### [AVAILABLE DATA]

Segment Open

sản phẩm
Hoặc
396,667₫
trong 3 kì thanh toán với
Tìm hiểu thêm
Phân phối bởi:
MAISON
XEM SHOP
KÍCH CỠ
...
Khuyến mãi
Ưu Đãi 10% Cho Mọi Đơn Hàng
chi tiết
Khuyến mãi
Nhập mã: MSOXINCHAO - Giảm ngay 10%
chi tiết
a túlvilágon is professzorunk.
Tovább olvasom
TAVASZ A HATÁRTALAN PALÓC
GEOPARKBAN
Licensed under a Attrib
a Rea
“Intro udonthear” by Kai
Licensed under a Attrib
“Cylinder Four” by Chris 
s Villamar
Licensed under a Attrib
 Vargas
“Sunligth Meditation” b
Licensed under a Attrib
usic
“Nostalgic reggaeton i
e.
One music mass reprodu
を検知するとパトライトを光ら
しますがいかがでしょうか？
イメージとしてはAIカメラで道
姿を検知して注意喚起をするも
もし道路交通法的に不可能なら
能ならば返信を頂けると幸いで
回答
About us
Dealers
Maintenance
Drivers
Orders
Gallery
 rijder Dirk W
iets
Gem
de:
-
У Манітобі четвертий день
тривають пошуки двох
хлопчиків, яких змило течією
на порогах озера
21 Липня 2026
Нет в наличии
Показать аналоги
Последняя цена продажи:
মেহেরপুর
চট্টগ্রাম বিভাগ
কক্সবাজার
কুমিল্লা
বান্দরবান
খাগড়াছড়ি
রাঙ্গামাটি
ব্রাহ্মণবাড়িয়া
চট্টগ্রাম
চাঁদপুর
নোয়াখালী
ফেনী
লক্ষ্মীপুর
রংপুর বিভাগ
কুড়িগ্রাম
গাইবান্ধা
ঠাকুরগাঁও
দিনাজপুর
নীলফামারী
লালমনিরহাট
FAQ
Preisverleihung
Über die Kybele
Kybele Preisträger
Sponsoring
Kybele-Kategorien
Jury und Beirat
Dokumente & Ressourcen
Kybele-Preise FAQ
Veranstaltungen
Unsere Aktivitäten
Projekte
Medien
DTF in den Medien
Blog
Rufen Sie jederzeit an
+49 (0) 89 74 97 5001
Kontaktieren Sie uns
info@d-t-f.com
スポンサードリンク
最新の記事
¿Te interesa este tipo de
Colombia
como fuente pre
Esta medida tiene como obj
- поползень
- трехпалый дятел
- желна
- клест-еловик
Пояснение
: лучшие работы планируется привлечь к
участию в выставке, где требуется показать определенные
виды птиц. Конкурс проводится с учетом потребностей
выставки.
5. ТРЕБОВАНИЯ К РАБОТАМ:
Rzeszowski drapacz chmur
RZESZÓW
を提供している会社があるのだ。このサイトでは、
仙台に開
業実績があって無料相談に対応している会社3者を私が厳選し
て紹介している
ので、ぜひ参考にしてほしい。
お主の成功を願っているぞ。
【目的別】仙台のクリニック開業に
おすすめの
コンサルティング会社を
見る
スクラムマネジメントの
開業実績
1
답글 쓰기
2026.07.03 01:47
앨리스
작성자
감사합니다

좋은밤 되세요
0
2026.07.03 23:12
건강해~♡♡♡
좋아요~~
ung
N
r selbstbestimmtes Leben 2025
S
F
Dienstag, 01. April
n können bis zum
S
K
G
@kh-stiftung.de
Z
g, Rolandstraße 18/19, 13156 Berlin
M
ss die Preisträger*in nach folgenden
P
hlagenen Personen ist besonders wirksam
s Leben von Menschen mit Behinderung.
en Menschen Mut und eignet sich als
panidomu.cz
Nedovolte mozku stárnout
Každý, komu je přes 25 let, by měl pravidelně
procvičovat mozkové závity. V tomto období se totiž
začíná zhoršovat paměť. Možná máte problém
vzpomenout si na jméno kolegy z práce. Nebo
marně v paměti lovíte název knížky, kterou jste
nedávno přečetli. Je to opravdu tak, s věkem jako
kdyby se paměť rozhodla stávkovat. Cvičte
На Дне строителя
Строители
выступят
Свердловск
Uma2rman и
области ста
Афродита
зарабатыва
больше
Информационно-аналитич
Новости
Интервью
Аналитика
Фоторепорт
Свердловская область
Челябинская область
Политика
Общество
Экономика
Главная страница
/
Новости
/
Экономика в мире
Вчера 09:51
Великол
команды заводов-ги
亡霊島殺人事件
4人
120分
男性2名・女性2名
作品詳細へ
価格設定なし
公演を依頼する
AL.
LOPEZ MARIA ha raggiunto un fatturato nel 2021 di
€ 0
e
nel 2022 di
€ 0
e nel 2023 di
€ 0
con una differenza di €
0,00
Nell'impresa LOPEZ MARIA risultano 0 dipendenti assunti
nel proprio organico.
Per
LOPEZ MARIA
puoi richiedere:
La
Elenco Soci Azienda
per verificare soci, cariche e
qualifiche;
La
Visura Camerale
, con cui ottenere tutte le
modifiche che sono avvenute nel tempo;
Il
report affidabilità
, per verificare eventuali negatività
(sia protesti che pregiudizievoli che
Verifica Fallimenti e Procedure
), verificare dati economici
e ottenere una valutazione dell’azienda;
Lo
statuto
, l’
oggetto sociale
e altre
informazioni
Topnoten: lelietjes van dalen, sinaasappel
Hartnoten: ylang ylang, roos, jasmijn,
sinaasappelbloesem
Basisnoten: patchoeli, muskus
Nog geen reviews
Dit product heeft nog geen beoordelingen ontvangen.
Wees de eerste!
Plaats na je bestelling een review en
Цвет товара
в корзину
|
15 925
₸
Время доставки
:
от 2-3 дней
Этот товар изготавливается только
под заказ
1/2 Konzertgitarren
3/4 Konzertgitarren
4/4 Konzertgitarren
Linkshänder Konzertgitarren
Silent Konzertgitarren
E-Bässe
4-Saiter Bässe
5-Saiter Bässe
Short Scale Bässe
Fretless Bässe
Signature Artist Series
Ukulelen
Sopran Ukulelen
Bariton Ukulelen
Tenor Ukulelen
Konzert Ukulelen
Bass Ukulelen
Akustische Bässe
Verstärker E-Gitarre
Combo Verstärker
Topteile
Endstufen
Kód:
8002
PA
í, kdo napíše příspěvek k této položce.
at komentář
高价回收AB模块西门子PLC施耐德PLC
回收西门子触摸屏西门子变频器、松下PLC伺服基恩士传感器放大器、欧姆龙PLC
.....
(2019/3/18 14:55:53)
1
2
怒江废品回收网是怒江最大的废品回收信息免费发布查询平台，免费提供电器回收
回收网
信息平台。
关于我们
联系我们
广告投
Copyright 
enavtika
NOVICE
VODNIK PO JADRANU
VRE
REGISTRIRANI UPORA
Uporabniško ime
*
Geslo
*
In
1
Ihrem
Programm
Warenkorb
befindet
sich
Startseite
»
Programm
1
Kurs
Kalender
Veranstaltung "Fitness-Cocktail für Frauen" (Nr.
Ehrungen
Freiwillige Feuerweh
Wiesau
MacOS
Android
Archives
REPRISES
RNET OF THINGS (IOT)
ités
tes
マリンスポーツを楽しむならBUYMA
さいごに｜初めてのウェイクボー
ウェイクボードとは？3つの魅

Segment Closed

### [YOUR ASSIGNMENT]
Look through the preceding entries for the word "como". Report how many lines hold it, and only that number.

### [EXERCISE RESULT]
2